June 29, 2016

Intermittent clouds

Reasons vary for firings


Staff Writer

BEREA — Coach Romeo Crennel didn’t win enough games but handled himself with class.

General manager Phil Savage succeeded in improving the talent level, but had leadership deficiencies and cracked when the pressure built.

Those are the reasons the Browns are facing their third organization overhaul since 2001, as owner Randy Lerner felt compelled to fire both after they went 24-40 in four years as a tandem.

Savage was officially fired Sunday night, but was informed Saturday afternoon. Crennel was fired Monday morning, and it says something that it went down in that order.

“I get along very, very well with Romeo,” Lerner said Monday. “It’s a very, very important relationship for me and he knows that. Explicitly.

“Romeo was gracious to a fault. I asked him specifically if there were circumstances under which he’d be interested in coaching at the Browns and he said there were.”

It would be unusual for a coach to assume a lesser position on the staff, such as defensive coordinator, but quarterback Brady Quinn didn’t think it would be a weird dynamic for the players.

“We’re accustomed to being around Romeo as a coach,” he said. “Maybe it would be weird for him not having the type of role he’s had.

“I know all the players liked him, they love having him around, I think they would be at peace with that.”

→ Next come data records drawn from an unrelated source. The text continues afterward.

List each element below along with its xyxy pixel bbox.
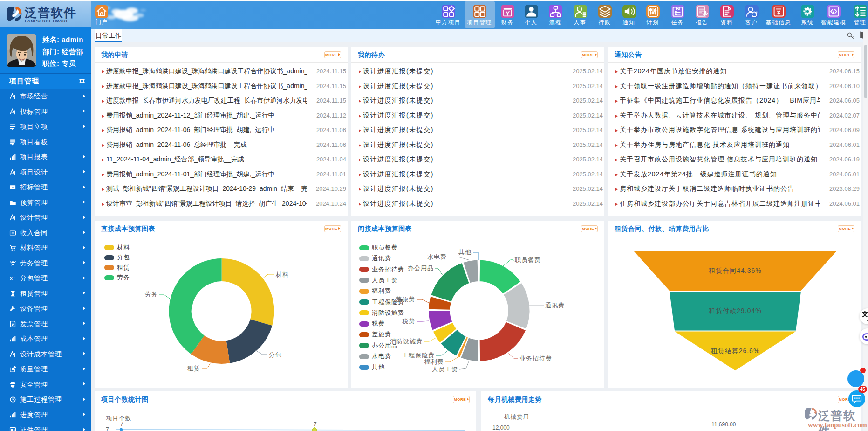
svg-text:7: 7 [106, 426, 109, 431]
svg-text:税费: 税费 [402, 318, 415, 325]
svg-text:租赁付款29.04%: 租赁付款29.04% [709, 307, 761, 314]
svg-text:7: 7 [314, 421, 317, 428]
svg-text:项目个数: 项目个数 [106, 415, 131, 422]
svg-text:办公用品: 办公用品 [408, 264, 434, 271]
svg-text:劳务: 劳务 [145, 291, 158, 298]
svg-text:11,690.00: 11,690.00 [711, 421, 736, 428]
svg-text:福利费: 福利费 [424, 358, 444, 365]
svg-text:消防设施费: 消防设施费 [390, 338, 423, 345]
svg-text:其他: 其他 [458, 249, 472, 256]
svg-text:工程保险费: 工程保险费 [402, 352, 435, 359]
svg-text:12,000: 12,000 [492, 424, 510, 431]
svg-text:人员工资: 人员工资 [432, 366, 458, 373]
svg-text:租赁: 租赁 [187, 365, 200, 372]
svg-text:2: 2 [13, 276, 15, 279]
svg-text:7: 7 [120, 421, 123, 427]
svg-text:差旅费: 差旅费 [396, 296, 415, 303]
svg-text:业务招待费: 业务招待费 [519, 355, 552, 362]
svg-text:x: x [10, 276, 13, 281]
svg-text:机械费用: 机械费用 [504, 414, 529, 420]
svg-text:职员餐费: 职员餐费 [514, 257, 541, 264]
svg-text:材料: 材料 [275, 271, 289, 278]
svg-text:通讯费: 通讯费 [545, 302, 565, 309]
svg-text:分包: 分包 [269, 351, 282, 358]
svg-text:租赁结算26.6%: 租赁结算26.6% [711, 347, 760, 355]
svg-text:水电费: 水电费 [427, 253, 447, 260]
svg-text:租赁合同44.36%: 租赁合同44.36% [709, 267, 761, 274]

Crennel and Savage declined to meet with reporters but issued statements through the team.

“Some progress was made in my four years here, but not enough to go forward in this position,” said Crennel, who is owed about $12 million for the final three years of his contract. “Though this past year has been tough, my experience in Cleveland has been a good one.

“I did not win enough games so I must move on. Thank you for the opportunity.”

The relationship between Savage and Lerner had deteriorated in the last six months, much like the one between Savage and Crennel. After two weeks of serious discussions and with Lerner ready to make major changes, he determined Savage wasn’t going to be part of the next coach’s hiring.

“It became very clear that our management styles really were not adequately compatible to move into another phase,” Lerner said. “Within management style, I would put how this place is run from a leadership perspective, identity, communication.”

Savage publicly blamed Crennel for the struggles that led to a 4-12 season after a 10-6 finish in 2007. He went into a rant on the radio in which he listed his various duties. He feuded with Kellen Winslow Jr. after the tight end developed a staph infection. And he sent an e-mail to a fan that contained an implied expletive.

Lerner wouldn’t answer when asked if Savage breached his contract because of the e-mail or if he’d try to recoup some of the $10.8 million still owed on a contract that runs through 2012. Lerner denied that was the reason for the dismissal and complimented Savage’s talent acquisition.

“When I look back (at the hiring of Savage), the priority of the Browns was to get players and he had a very, very impressive background that met that need,” Lerner said. “Four years later, we have a significantly improved roster.”

Savage agrees and took a parting shot at the coaching in a statement released by the team. Savage hasn’t returned messages seeking comment.

“Things did not go as well as we had expected, particularly in 2008, however, I do anticipate this team bouncing back and having success in the future,” he said in the statement.

Crennel struggled in game management and with discipline of some of the younger players. The team was beset with injuries this year, especially at quarterback, and finished the season without scoring an offensive touchdown in six straight losses. The 24-quarter drought is a modern NFL record, surpassing the Bears’ streak of 22 in 1974.

In the 31-0 loss Sunday, the Browns passed for 26 yards and Jerome Harrison was the leading receiver with two catches for minus-1 yard.

“I don’t really know what happened this year,” left tackle Joe Thomas said. “But I know we didn’t win enough games. In the NFL, it’s a business. It doesn’t matter who’s nice, it matters who wins.”

Lerner said the assistant coaches remain under contract and said emphatically that some could return. (Offensive coordinator Rob Chudzinski signed an extension through 2011 after last season and is due about $8 million.) The decision will be left up to the next coach, as Lerner said he regretted giving Savage authority over Crennel’s staff.

Lerner said he’s learned a lot since he hired Savage and Crennel early in 2005.

“The organizational structure, the rules systems that govern everything from conduct and discipline-related issues to the compatibility of GM and head coach style-wise, background-wise,” he said. “I am responsible for the fact that we are interviewing for these jobs again. There’s no question about that.”